Please write out all the entries exactly, without the pictures.

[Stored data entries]
================

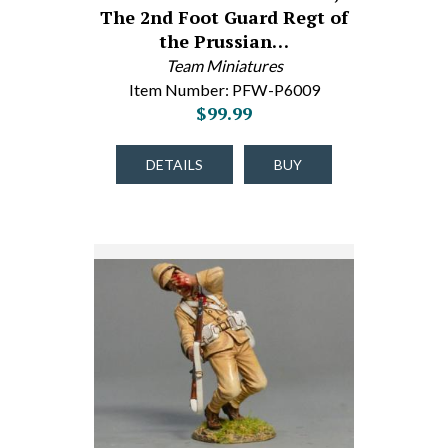
The 2nd Foot Guard Regt of
the Prussian…
Team Miniatures
Item Number: PFW-P6009
$99.99
DETAILS
BUY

================

- **Exercise response**
The 2nd Foot Guard Regt of
the Prussian…
Team Miniatures
Item Number: PFW-P6009
$99.99
DETAILS
BUY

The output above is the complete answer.